Reginald Theodore Blomfield was born at Bow Vicarage, Exeter, Devon, on 20 December 1856, the son of the Rev John Blomfield and grandson - through his mother - of Charles James Blomfield, Bishop of London. He was brought up in Dartford, Kent where his father was appointed Rector, and from 1868 at Aldington, also in Kent. He was sent to Haileybury as a boarder in 1869 and from there he went to Exeter College, Oxford, where he read Classics and graduated MA. In 1880, after a tour of the continent, he was articled to his uncle Arthur William Blomfield and entered the Royal Academy Schools, where he was more influenced by the visiting academicians Richard Norman Shaw and George Frederick Bodley than he was by his uncle whom he left as a result of 'a misunderstanding' after only two years. He was admitted ARIBA as early as 1881, his proposers being Philip Charles Hardwick, Alfred Waterhouse and his Blomfield uncle. In 1884 he set up independent practice at 17 Southampton Street, Strand, where Edward Schroeder Prior also had his office. Through Prior Blomfield met Mervyn Macartney, William Richard Lethaby, Ernest Newton and Gerald Horsley, becoming a member of the Art Workers' Guild and the Arts & Crafts Exhibition Society. In 1886 he married the daughter of Henry Burra of Rye, Sussex, who commissioned him to build several houses, one of which was let to Henry James, and in 1890 he was one of the founders of Kenton & Company in association with Macartney, Lethaby, Ernest Gimson and Sydney Barnsley.
In the 1880s Blomfield began his parallel career as an architectural illustrator and writer, initially in journals. He published his first book, 'Formal Gardens in England', in 1892, followed by 'A History of Renaissance Architecture in England', The first of these led to his one major Scottish commission, the terraces and formal gardens at Mellerstain, and the second publicised his name as an architect for country house restoration work and for new houses in a fairly convincing late Stuart-early Georgian manner. These together with the Sherborne School for Girls (1902), the United Universities Club in Pall Mall, London (1907-10) and Lady Margaret Hall in Oxford, brought election as Associate of the Royal Academy in 1905, re-admission to the RIBA in 1906 as a Fellow with John Belcher and Aston Webb as his proposers, and appointment as Professor of Architecture at the Royal Academy in 1907, an honour he held until 1911. In that year Blomfield began publishing his greatest literary work, 'A History of French Architecture 1494-1661', the studies for which strongly influenced his later designs.

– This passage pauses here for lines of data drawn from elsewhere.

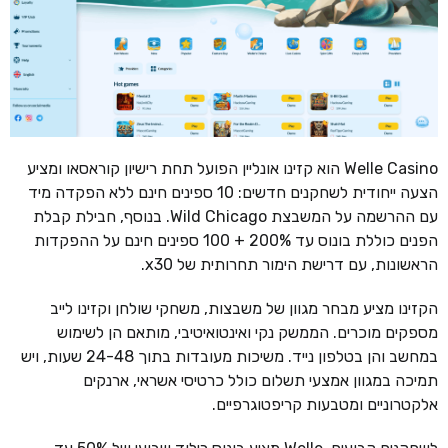
Welle Casino הוא קזינו אונליין הפועל תחת רישיון קוראסאו ומציע
הצעה ייחודית לשחקנים חדשים: 10 ספינים חינם ללא הפקדה מיד
עם ההרשמה על המשבצת Wild Chicago. בנוסף, חבילת קבלת
הפנים כוללת בונוס עד 200% + 100 ספינים חינם על ההפקדות
הראשונות, עם דרישת הימור תחרותית של x30.
הקזינו מציע מבחר מגוון של משבצות, משחקי שולחן וקזינו לייב
מספקים מוכרים. הממשק נקי ואינטואיטיבי, מותאם הן לשימוש
במחשב והן בטלפון נייד. משיכות מעובדות בתוך 24-48 שעות, ויש
תמיכה במגוון אמצעי תשלום כולל כרטיסי אשראי, ארנקים
אלקטרוניים ומטבעות קריפטוגרפיים.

Although he had been re-admitted as a Fellow for only six years, Blomfield was elected President of the RIBA in 1912 and was somewhat controversially Royal Gold Medallist in 1913 during the period of his tenure. The award of the Legion d'Honneur in May 1914 was blocked by the Foreign Office, and in that same year Blomfield suffered a serious breakdown in health brought about by over-work and, perhaps, annoyance; he recuperated on Sir George Warrender's flagship at Weymouth.
Blomfield was appointed one of the three principal architects to the War Graves Commission in 1918. In addition to the Menin Gate at Ypres, he designed the War Cross, a standard feature of all British war cemeteries. He was knighted in 1919, and continued practice into his old age with his son Austin Blomfield, born 1892. His last years were highly controversial with a bitterly opposed proposal to replace Nash's Carlton House Terrace in 1933 and an attack on all modern movement architecture, 'Modernismus', published in 1934.
Blomfield died in Hampstead on 27 December 1942.